Nationalize All That’s Too Big To Fail

Originally published by San Diego News Room: 12-17-09

Have you heard the latest?  In the midst of all this talk about Global Warming and Health Care, the House just passed another relatively unknown, but sweeping, regulatory overhaul of a 1,300-page bill. It slipped through as easily as the expanding definition of “Hate Crimes.”

You’re going to love this one. Under the guise of improved regulation of the financial sector, this bill gives our federal government unprecedented power over significant portions of American enterprise.

On its surface, the bill has the scent of fiscal responsibility: new regulations to keep the greed of Wall Street in check.  It’s being described in much of the media as the most sweeping, thorough reform of banking regulations since the New Deal. The Obama administration defends the embryonic legislation as a necessary measure to make sure irresponsible investments and lending do not recreate the circumstances that caused our current financial crisis.

Drafting of the legislation was a collaborative effort between Treasury officials and Congressman Barney Frank. Celebrating its passage, Speaker of the House Nancy Pelosi said, “We are sending a clear message to Wall Street. The party is over. Never again.”

But the chocolate in the center of this Tootsie Roll Pop grants President Obama the power he asked for in a more blatant way back in March. At that time, The Washington Post reported:

“Treasury Secretary Timothy F. Geithner today told Congress the administration will seek unprecedented power to seize non-bank financial companies whose collapse could jeopardize the economy, a move Geithner said would have allowed the government to bail out insurance giant American International Group at a far lower cost to taxpayers.”

A lot has happened since Obama’s March request. As time went on, talk changed from everything to Czars, to Tea Parties, to anti-government health care rallies, to global warming concerns exhibiting themselves in the Cap and Trade bill.  So much is going on at one time, people, keeping an eye on one hand; miss what the other hand is doing.

One of those hands is the U.S. House of Representatives, which quietly sanctioned this Trojan Horse by a vote of 223 to 202. 37 Democrats, to their credit, sided with all of the Republicans and voted “no”.  Now the bill must survive the Senate hurdle, but our senatorial leaders are already discussing their own version of the monster and Obama is pressing for its passage with a zeal not unlike his health care appeals.

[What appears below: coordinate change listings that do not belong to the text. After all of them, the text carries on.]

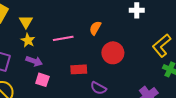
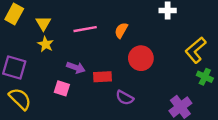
pink line: (63, 38) -> (85, 29), moved
purple arrow: (34, 61) -> (76, 67), moved

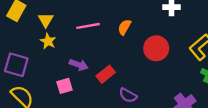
red circle: (141, 58) -> (156, 48), moved
red rectangle: (103, 77) -> (106, 74), turned -36
pink square: (62, 88) -> (64, 86), turned -35

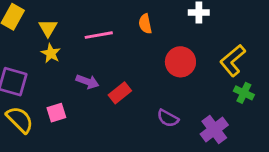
orange semicircle: (124, 27) -> (145, 24), moved, turned -42
pink square: (64, 86) -> (56, 113), moved
purple semicircle: (128, 95) -> (168, 118), moved

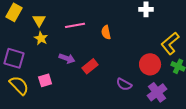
orange semicircle: (145, 24) -> (106, 32), moved
red circle: (180, 62) -> (150, 64), moved

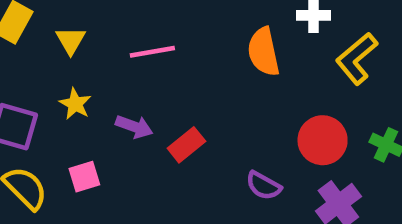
orange semicircle: (106, 32) -> (264, 52), moved, size x1.5
yellow star: (41, 38) -> (75, 104), moved
yellow L-shape: (170, 43) -> (357, 59), moved

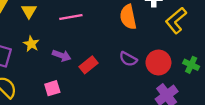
pink square: (84, 177) -> (52, 88), moved
purple semicircle: (264, 186) -> (128, 59), moved

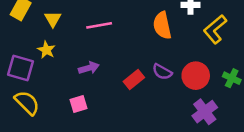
yellow star: (31, 44) -> (46, 50), moved
purple arrow: (62, 55) -> (89, 68), turned -36
red rectangle: (88, 65) -> (134, 79), moved

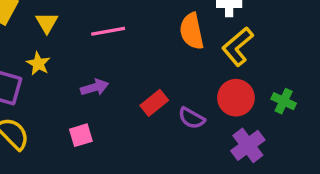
yellow L-shape: (215, 29) -> (238, 47), moved
purple semicircle: (162, 72) -> (192, 118), moved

Should this bill become law, you will have to pinch yourself to make sure you are not dreaming about being caught between the pages of a George Orwell novel. Our government will actually have the right to seize large financial corporations, not merely companies asking for a bail out, mind you, any company they consider too big to fail!!!

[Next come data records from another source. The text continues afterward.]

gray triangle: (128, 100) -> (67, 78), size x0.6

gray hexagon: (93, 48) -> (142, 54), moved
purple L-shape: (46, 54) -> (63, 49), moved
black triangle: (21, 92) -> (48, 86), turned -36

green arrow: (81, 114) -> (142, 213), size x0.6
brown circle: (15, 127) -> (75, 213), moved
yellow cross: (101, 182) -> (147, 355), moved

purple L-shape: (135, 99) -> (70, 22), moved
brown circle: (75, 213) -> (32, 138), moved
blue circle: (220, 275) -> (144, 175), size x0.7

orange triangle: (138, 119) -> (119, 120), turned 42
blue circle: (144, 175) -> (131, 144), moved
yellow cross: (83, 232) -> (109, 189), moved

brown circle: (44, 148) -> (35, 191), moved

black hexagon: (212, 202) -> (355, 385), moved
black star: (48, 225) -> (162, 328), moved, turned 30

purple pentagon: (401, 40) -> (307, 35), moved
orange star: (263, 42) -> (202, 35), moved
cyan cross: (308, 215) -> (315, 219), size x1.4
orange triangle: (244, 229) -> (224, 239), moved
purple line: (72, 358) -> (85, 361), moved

To seize a private company, the feds would have to deem such business’ failure as being too much of a threat to our economy. Whew! What a relief!  For a moment there, this legislation had me worried. Our administration and congress have shown such skill at assessing economic health, I just can’t wait to hear what objective criteria they will apply in order to assemble the federal government’s indispensible industrial machine—the commanding heights of the U.S. economy—resting safely under the dictates of the federal government.

Merry Christmas!  Change you can believe in. I’ll say this: Barack Obama was speaking the truth when he campaigned for change. Unfortunately, it is change Thomas Jefferson and John Adams would not have believed in.